Devant un parterre de chefs d'État, de gouvernement et de délégations — accueillis par le président serbe Aleksandar Vucic et la vice-présidente ougandaise Jessica Alupo —, le chef de la diplomatie malienne s'est attaché à faire le pont entre l'héritage d'hier et les batailles d'aujourd'hui.
Porteur du message du président de la Transition, le Général d'Armée Assimi Goïta, Abdoulaye Diop a rappelé le rôle fondateur du Mali en 1961 sous l'égide du président Modibo Keïta aux côtés de Josip Broz « Tito ».
Le ministre a dépoussiéré la doctrine de la neutralité active : « Le Président Modibo Keïta a consacré la nuance entre le non-engagement et le non-alignement », a-t-il souligné, précisant que le non-alignement n'a jamais été de la passivité, mais le refus catégorique des pays du Sud de se définir par rapport à un bloc ou à une puissance tutélaire. Une philosophie que Bamako juge plus vitale que jamais à l'heure des guerres informationnelles et des tentatives de déstabilisation contemporaines.
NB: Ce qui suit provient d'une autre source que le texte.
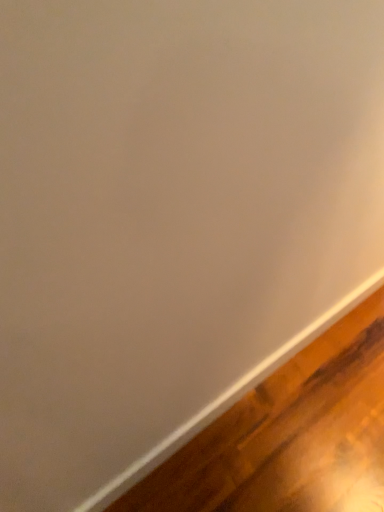 What do you see at coordinates (276, 428) in the screenshot? I see `wooden floor at bottom right` at bounding box center [276, 428].

Find the location of a particular element. Image resolution: width=384 pixels, height=512 pixels. wooden floor at bottom right is located at coordinates (276, 428).

Where is `wooden floor at bottom right`? wooden floor at bottom right is located at coordinates (276, 428). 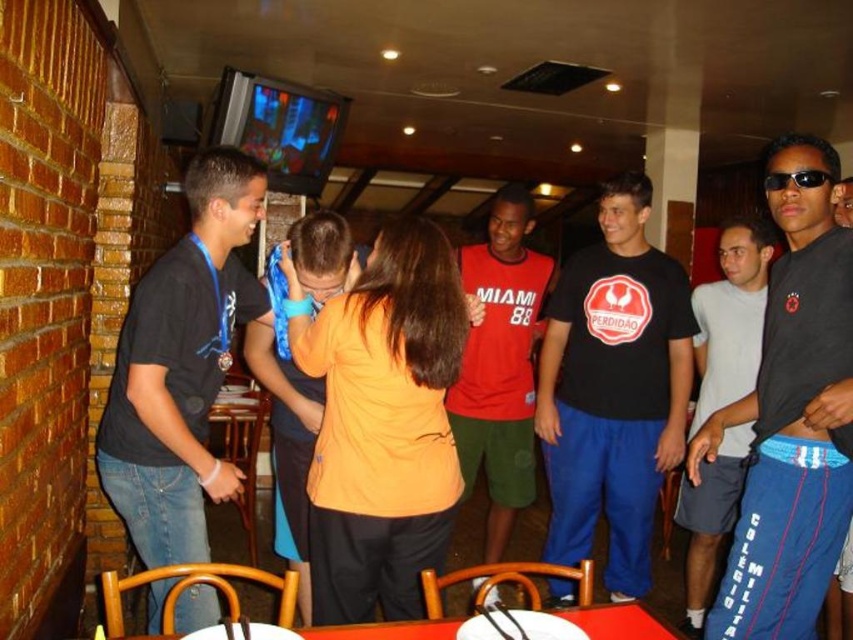 Question: Which of the following is the farthest from the observer?

Choices:
 (A) (610, 224)
 (B) (827, 525)

Answer: (A)

Question: Which point is farther from the camera taking this photo?

Choices:
 (A) (448, 620)
 (B) (379, 365)
 (C) (747, 291)

Answer: (C)

Question: Can you confirm if orange matte shirt at center is smaller than smooth plastic table at center?

Choices:
 (A) no
 (B) yes

Answer: (A)

Question: Does dark gray sweatpants at center appear on the left side of red matte shirt at center?

Choices:
 (A) yes
 (B) no

Answer: (B)

Question: Which of the following is the farthest from the observer?

Choices:
 (A) (570, 598)
 (B) (608, 621)
 (C) (483, 246)
 (D) (750, 492)

Answer: (C)

Question: Does white cotton shirt at center appear over smooth plastic table at center?

Choices:
 (A) yes
 (B) no

Answer: (A) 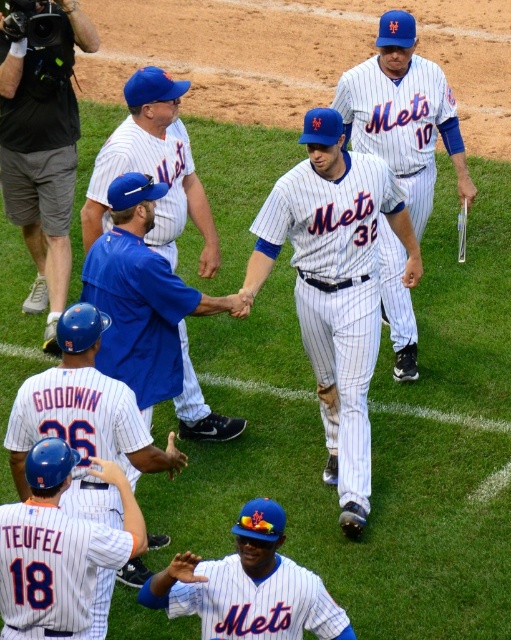 You are a photographer at the baseball game. You need to capture a closeup shot of the white pinstriped jersey at center and the white pinstriped uniform at center. Which one should you focus on if you want to avoid blurriness due to their size in the frame?

The white pinstriped jersey at center is thinner than the white pinstriped uniform at center, so focusing on the white pinstriped uniform at center would be better to avoid blurriness since it is wider and easier to capture clearly.

You are a photographer standing at the origin point of the coordinate system in the image. You want to take a photo of the point at point (350, 362) and point (91, 344). Which point should you focus on first if you are moving forward along the positive y axis direction?

Since point (350, 362) is behind point (91, 344), you should focus on point (91, 344) first before moving forward to capture point (350, 362).

You are a photographer at the baseball stadium and need to capture a photo of both the white pinstriped jersey at center and the blue jersey at center. Since you want both to be clearly visible, which jersey should you focus on first to ensure it appears in focus, considering their sizes?

The white pinstriped jersey at center is bigger than the blue jersey at center, so you should focus on the white pinstriped jersey at center first to ensure it appears in focus, as larger objects typically require more precise focusing to maintain clarity.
Libye, sanctions et « deux poids, deux mesures »
Sans détour, le ministre malien a pointé du doigt les dérives des interventions extérieures, citant directement l'opération de l'OTAN en Libye en 2011 comme l'élément déclencheur de l'instabilité profonde qui ravage le Sahel depuis plus d'une décennie.
Dénonçant la « politisation des droits de l'homme », l'application d'une politique du « deux poids, deux mesures » et le recours aux sanctions coercitives unilatérales, Abdoulaye Diop a appelé à une révision objective des rapports Nord-Sud. Pour Bamako, l'équilibre mondial passe par un renforcement de la représentation des nations africaines, asiatiques et latino-américaines au sein d'un multilatéralisme rénové.
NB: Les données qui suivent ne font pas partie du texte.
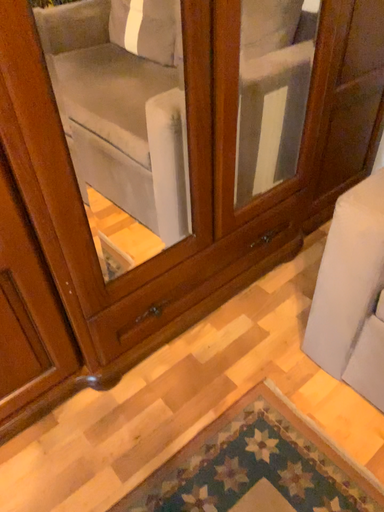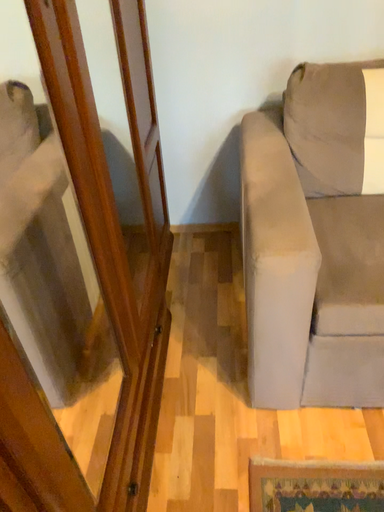 Question: Which way did the camera rotate in the video?

Choices:
 (A) rotated downward
 (B) rotated upward

Answer: (B) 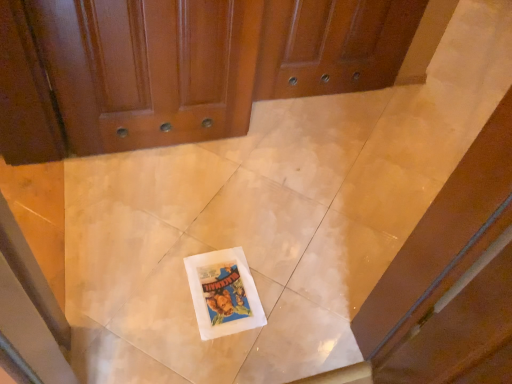 Question: From a real-world perspective, is white paper comic book at center below glossy wood door at upper center?

Choices:
 (A) no
 (B) yes

Answer: (B)

Question: Is white paper comic book at center facing away from glossy wood door at upper center?

Choices:
 (A) no
 (B) yes

Answer: (A)

Question: Considering the relative positions of white paper comic book at center and glossy wood door at upper center in the image provided, is white paper comic book at center to the left of glossy wood door at upper center from the viewer's perspective?

Choices:
 (A) no
 (B) yes

Answer: (A)

Question: From the image's perspective, is white paper comic book at center over glossy wood door at upper center?

Choices:
 (A) yes
 (B) no

Answer: (B)

Question: Is white paper comic book at center smaller than glossy wood door at upper center?

Choices:
 (A) no
 (B) yes

Answer: (B)

Question: From a real-world perspective, is white paper comic book at center on glossy wood door at upper center?

Choices:
 (A) yes
 (B) no

Answer: (B)

Question: Is glossy wood door at upper center turned away from white paper comic book at center?

Choices:
 (A) yes
 (B) no

Answer: (B)

Question: Is glossy wood door at upper center behind white paper comic book at center?

Choices:
 (A) no
 (B) yes

Answer: (A)

Question: Considering the relative sizes of glossy wood door at upper center and white paper comic book at center in the image provided, is glossy wood door at upper center shorter than white paper comic book at center?

Choices:
 (A) yes
 (B) no

Answer: (B)

Question: Is the depth of glossy wood door at upper center less than that of white paper comic book at center?

Choices:
 (A) no
 (B) yes

Answer: (B)

Question: From the image's perspective, would you say glossy wood door at upper center is positioned over white paper comic book at center?

Choices:
 (A) yes
 (B) no

Answer: (A)

Question: Does glossy wood door at upper center have a greater height compared to white paper comic book at center?

Choices:
 (A) yes
 (B) no

Answer: (A)

Question: From a real-world perspective, relative to white paper comic book at center, is glossy wood door at upper center vertically above or below?

Choices:
 (A) above
 (B) below

Answer: (A)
Le point d'orgue de l'intervention est venu avec la présentation de la Confédération des États du Sahel (AES), regroupant le Burkina Faso, le Mali et le Niger. Abdoulaye Diop a dépeint cette jeune alliance régionale non pas comme une rupture, mais comme la suite logique des combats menés en 1961 : une réponse souveraine face au terrorisme, à la criminalité organisée et aux volontés d'hégémonie extérieure.
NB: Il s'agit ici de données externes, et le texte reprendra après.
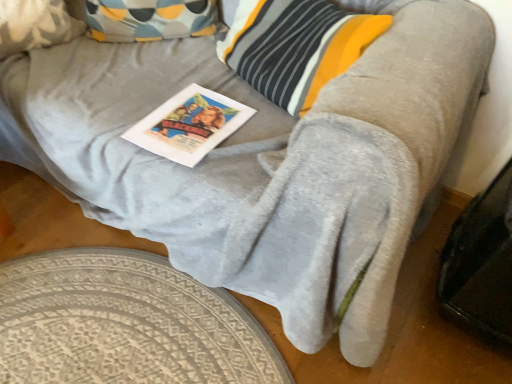 Where is `white paper magazine at center`? white paper magazine at center is located at coordinates (189, 125).

Locate an element on the screen. The height and width of the screenshot is (384, 512). fluffy beige pillow at upper left is located at coordinates 35,25.

What is the approximate height of textured beige rug at lower left?

It is 0.85 inches.

Where is `white paper magazine at center`? white paper magazine at center is located at coordinates (189, 125).

In the scene shown: Is white paper magazine at center wider or thinner than fluffy beige pillow at upper left?

white paper magazine at center is wider than fluffy beige pillow at upper left.

From a real-world perspective, is white paper magazine at center physically below fluffy beige pillow at upper left?

Yes, from a real-world perspective, white paper magazine at center is under fluffy beige pillow at upper left.

Is white paper magazine at center at the right side of fluffy beige pillow at upper left?

Correct, you'll find white paper magazine at center to the right of fluffy beige pillow at upper left.

Would you say white paper magazine at center contains fluffy beige pillow at upper left?

No, white paper magazine at center does not contain fluffy beige pillow at upper left.

From the image's perspective, does fluffy beige pillow at upper left appear lower than textured beige rug at lower left?

Actually, fluffy beige pillow at upper left appears above textured beige rug at lower left in the image.

Is fluffy beige pillow at upper left thinner than textured beige rug at lower left?

Correct, the width of fluffy beige pillow at upper left is less than that of textured beige rug at lower left.

Does point (56, 29) come closer to viewer compared to point (51, 367)?

No, it is not.

The height and width of the screenshot is (384, 512). I want to click on pillow that is above the textured beige rug at lower left (from a real-world perspective), so click(35, 25).

Can you confirm if textured beige rug at lower left is taller than fluffy beige pillow at upper left?

No.

Is point (117, 343) in front of point (31, 40)?

Yes, it is.

Is fluffy beige pillow at upper left a part of textured beige rug at lower left?

No, textured beige rug at lower left does not contain fluffy beige pillow at upper left.

Is point (216, 140) more distant than point (75, 325)?

That is False.

Considering the positions of objects white paper magazine at center and textured beige rug at lower left in the image provided, who is more to the right, white paper magazine at center or textured beige rug at lower left?

From the viewer's perspective, white paper magazine at center appears more on the right side.

Measure the distance from white paper magazine at center to textured beige rug at lower left.

white paper magazine at center is 18.06 inches away from textured beige rug at lower left.

Which object is further away from the camera taking this photo, white paper magazine at center or textured beige rug at lower left?

white paper magazine at center is behind.

Is textured beige rug at lower left oriented away from white paper magazine at center?

No.

Is white paper magazine at center surrounded by textured beige rug at lower left?

No, white paper magazine at center is not inside textured beige rug at lower left.

Is textured beige rug at lower left closer to camera compared to white paper magazine at center?

Yes.

Considering the relative sizes of textured beige rug at lower left and white paper magazine at center in the image provided, is textured beige rug at lower left bigger than white paper magazine at center?

Yes.

Considering the sizes of objects fluffy beige pillow at upper left and white paper magazine at center in the image provided, who is smaller, fluffy beige pillow at upper left or white paper magazine at center?

white paper magazine at center is smaller.

Would you say white paper magazine at center is part of fluffy beige pillow at upper left's contents?

No, white paper magazine at center is located outside of fluffy beige pillow at upper left.

Considering the relative sizes of fluffy beige pillow at upper left and white paper magazine at center in the image provided, is fluffy beige pillow at upper left thinner than white paper magazine at center?

Correct, the width of fluffy beige pillow at upper left is less than that of white paper magazine at center.

Could you tell me if fluffy beige pillow at upper left is facing white paper magazine at center?

Yes, fluffy beige pillow at upper left faces towards white paper magazine at center.

There is a white paper magazine at center. Where is `pillow above it (from a real-world perspective)`? pillow above it (from a real-world perspective) is located at coordinates (35, 25).

Locate an element on the screen. round table in front of the fluffy beige pillow at upper left is located at coordinates 125,324.

From the image, which object appears to be nearer to white paper magazine at center, fluffy beige pillow at upper left or textured beige rug at lower left?

textured beige rug at lower left is closer to white paper magazine at center.

Looking at the image, which one is located closer to fluffy beige pillow at upper left, textured beige rug at lower left or white paper magazine at center?

white paper magazine at center.

Looking at the image, which one is located further to white paper magazine at center, textured beige rug at lower left or fluffy beige pillow at upper left?

fluffy beige pillow at upper left lies further to white paper magazine at center than the other object.

From the picture: Considering their positions, is fluffy beige pillow at upper left positioned further to textured beige rug at lower left than white paper magazine at center?

fluffy beige pillow at upper left is further to textured beige rug at lower left.

From the image, which object appears to be farther from textured beige rug at lower left, white paper magazine at center or fluffy beige pillow at upper left?

The object further to textured beige rug at lower left is fluffy beige pillow at upper left.

Which object lies nearer to the anchor point fluffy beige pillow at upper left, white paper magazine at center or textured beige rug at lower left?

white paper magazine at center.

You are a GUI agent. You are given a task and a screenshot of the screen. Output one action in this format:
    pyautogui.click(x=<x>, y=<y>)
    Task: Click on the magazine that lies between fluffy beige pillow at upper left and textured beige rug at lower left from top to bottom
    
    Given the screenshot: What is the action you would take?
    pyautogui.click(x=189, y=125)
En sollicitant l'accompagnement et la solidarité des pays membres du MNA envers la Confédération AES, le chef de la diplomatie malienne entend inscrire l'initiative sahélienne dans la tradition historique du mouvement : celle de l'auto-détermination, de l'intégrité territoriale et du refus des dictats géopolitiques.
En concluant son discours par un appel au respect mutuel et à l'avènement d'un ordre mondial plus équitable, le Mali réaffirme sa volonté de demeurer au premier rang des nations qui refusent de s'aligner, choisissant la voie du partenariat d'égal à égal et de la coopération Sud-Sud.